Lord Ravencroft eyed her curiously. "For a ladies maid you're very outspoken. Didn't you learn you're to be seen and not heard unless addressed?"
Eliza pressed her lips together. If she continued her outspoken ways she'd not even get to Shanti Bhavan, much less find her way inside. "I'm sorry, my lord. I didn't realize I'd spoken out of order. It's a fault I've been working on and I'll say no more."
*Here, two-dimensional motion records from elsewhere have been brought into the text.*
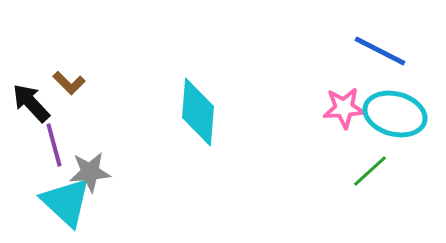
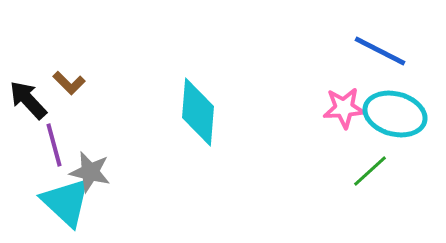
black arrow: moved 3 px left, 3 px up
gray star: rotated 18 degrees clockwise
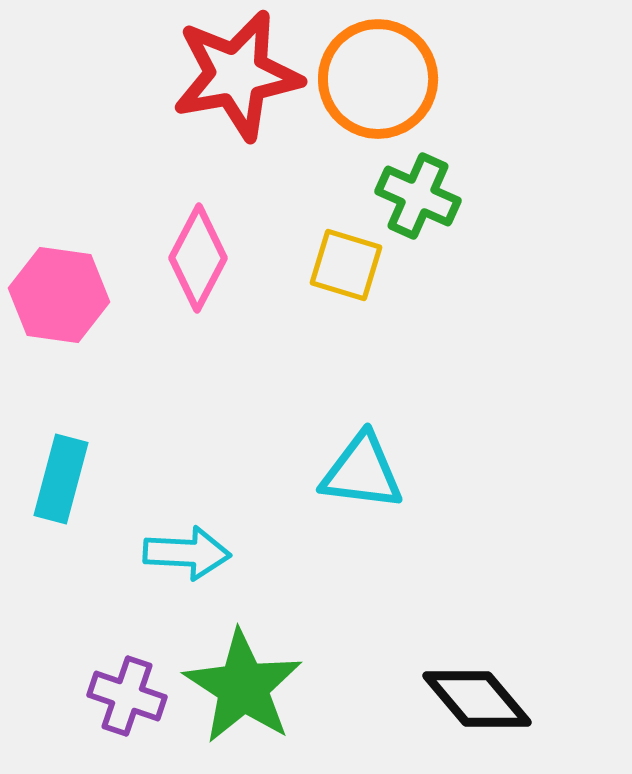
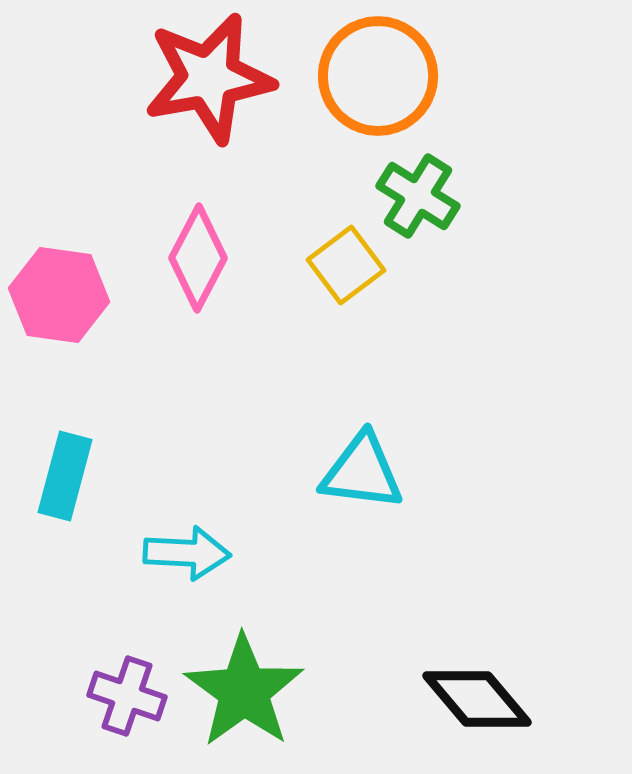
red star: moved 28 px left, 3 px down
orange circle: moved 3 px up
green cross: rotated 8 degrees clockwise
yellow square: rotated 36 degrees clockwise
cyan rectangle: moved 4 px right, 3 px up
green star: moved 1 px right, 4 px down; rotated 3 degrees clockwise
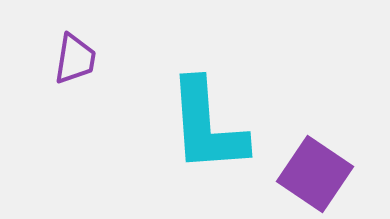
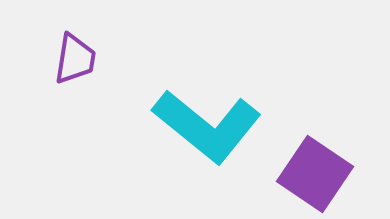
cyan L-shape: rotated 47 degrees counterclockwise
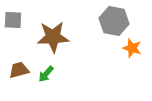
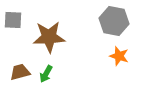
brown star: moved 4 px left
orange star: moved 13 px left, 8 px down
brown trapezoid: moved 1 px right, 2 px down
green arrow: rotated 12 degrees counterclockwise
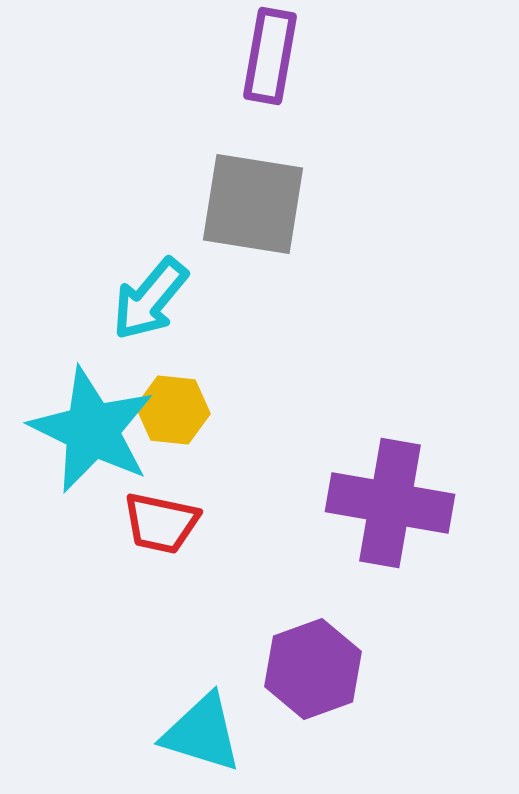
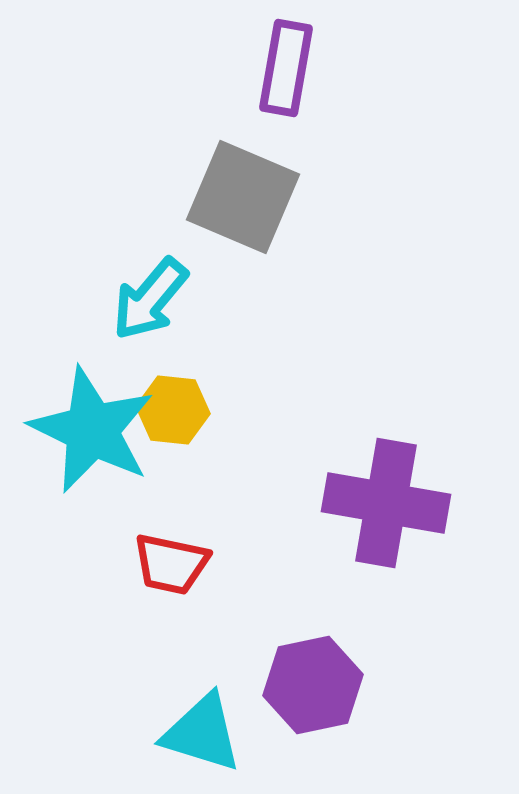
purple rectangle: moved 16 px right, 12 px down
gray square: moved 10 px left, 7 px up; rotated 14 degrees clockwise
purple cross: moved 4 px left
red trapezoid: moved 10 px right, 41 px down
purple hexagon: moved 16 px down; rotated 8 degrees clockwise
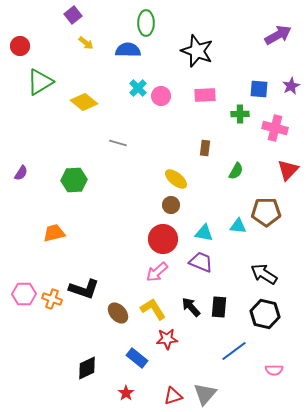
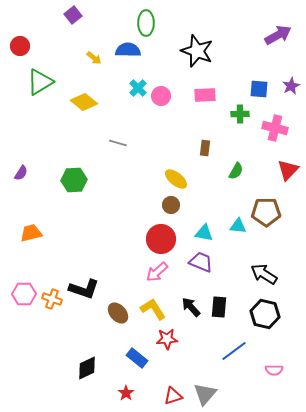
yellow arrow at (86, 43): moved 8 px right, 15 px down
orange trapezoid at (54, 233): moved 23 px left
red circle at (163, 239): moved 2 px left
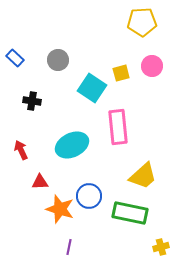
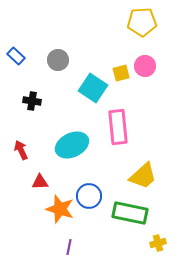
blue rectangle: moved 1 px right, 2 px up
pink circle: moved 7 px left
cyan square: moved 1 px right
yellow cross: moved 3 px left, 4 px up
Lord Ravencroft nudged closer. "On the contrary, I want you to continue. I find it amusing. I'm also curious to learn what else you think of us British, so please, speak your mind."
Heat from Lord Ravencroft's arm permeated hers, and Eliza could do nothing but remain wedged between him and the coach door. Refusing to look at him, she said, "I'd rather not say, my lord. I fear I have said too much already."
Lord Ravencroft raised a finger and turned her face toward his. "As your master, I insist."
Eliza found herself peering into a pair of dark eyes dancing with devilment. "Very well. I believe you British are here to dispense with anything that puts you in danger of getting too close to India, allowing it to seep into your bones."
Lord Ravencroft let out an ironic laugh. "It's bloody near impossible to keep India from seeping into our bones. It's hot as hades. And you can't deny, the lot of them worship more gods than there are people, and every god has a sacred temple. It's barbaric."
"Perhaps from your viewpoint," Eliza said. "The irony is, Indians think the British are depraved. British women walk about unveiled, they mingle with men who are not their relatives, and they dance in public like harlots. And the Brahmin lump the British with sweepers and other untouchables, finding it necessary to go through a purification rite if an Englishman touches them." She caught his look of awareness and knew her appraisal was right. He was as British as the rest. Which meant: the land was there to bear riches, the people to be exploited.